Aubrey-Ward had become appalled by what she considered the senseless killing of many unwanted but otherwise healthy animals by her then employers the RSPCA. She was so uneasy with the fact that she decided to report her concerns to the UK's Daily Mail newspaper in December 2012.
This was much to the annoyance of the RSPCA and according to The Times newspaper they responded by making public attacks on her character, implying that she was a liar motivated by malice.
The day before she took her life she posted on Facebook: “That’s it, I give up, I am unemployed, broke struggling and allegedly ‘damaged’.”
The RSPCA's actions in this matter should come as no surprise as they face a number of questions as to the ethics of its operation not just from Dawn Aubrey-Ward but others questioning whether it has now crossed the line from an animal-welfare to a political animal-rights lobby group.
Questions were even raised in the UK Parliament after it was revealed that the charity had spent huge sums of donated money from concerned animal lovers to pursue high-profile cases, in particular the prosecution of the Heythrop hunt in the constituency of the UK Prime Minister David Cameron.
Allegations were made that the organisation was pursuing a political agenda, something that is clearly forbidden as a registered charity. However, this is not the first time that the RSPCA has had an identity crisis as to its aims and objectives.

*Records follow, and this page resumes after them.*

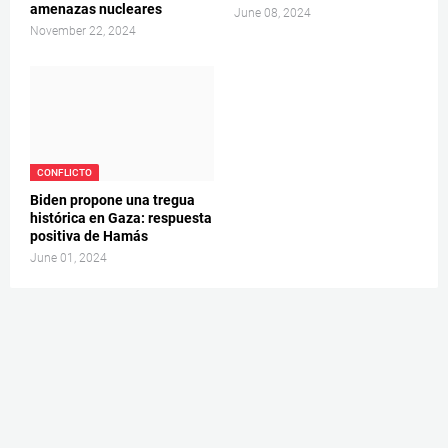
amenazas nucleares
June 08, 2024
November 22, 2024
CONFLICTO
Biden propone una tregua
histórica en Gaza: respuesta
positiva de Hamás
June 01, 2024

Perhaps the first cause for concern came about as far back as the mid-1970's via actions of the RSPCA Reform Group.
This group wished to radicalise the charity and move away from its traditional values of companion animals toward issues such as factory farming, animal testing and hunting. To this end, they sort to get various advocates of animal-rights elected to the national council and put forward candidates such as theologian Andrew Linzey and Richard Ryder.

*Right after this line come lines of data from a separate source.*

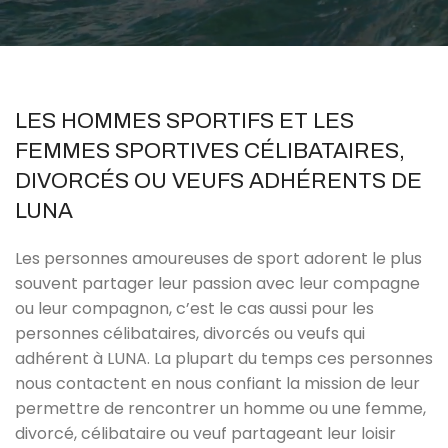
LES HOMMES SPORTIFS ET LES
FEMMES SPORTIVES CÉLIBATAIRES,
DIVORCÉS OU VEUFS ADHÉRENTS DE
LUNA
Les personnes amoureuses de sport adorent le plus
souvent partager leur passion avec leur compagne
ou leur compagnon, c’est le cas aussi pour les
personnes célibataires, divorcés ou veufs qui
adhérent à LUNA. La plupart du temps ces personnes
nous contactent en nous confiant la mission de leur
permettre de rencontrer un homme ou une femme,
divorcé, célibataire ou veuf partageant leur loisir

Along with Peter Singer, Ryder is considered by many as a founding father of the contemporary animal-rights movement who also coined the term "speciesism". He was voted onto the RSPCA council and became its vice-chairman in 1976, and later chairman from 1977 to 1979. He remains a Council member today.
Interestingly, Peter Singer also has close connections with the RSPCA currently being an honorary vice-president.
Additionally, in 1991 it was revealed that a member of the ruling council of the RSPCA, Robin Webb was also the press officer for the Animal Liberation Front (ALF) terrorist group. Webb resigned his RSPCA post prior to a motion expelling him from the society but according to the RSPCA's former press officer Ian Johnson:
"When I started my brief but interesting sojourn there, it was agonising over the expulsion of the Animal Liberation Front’s press officer, Robin Webb, who was not without sympathisers within the organisation."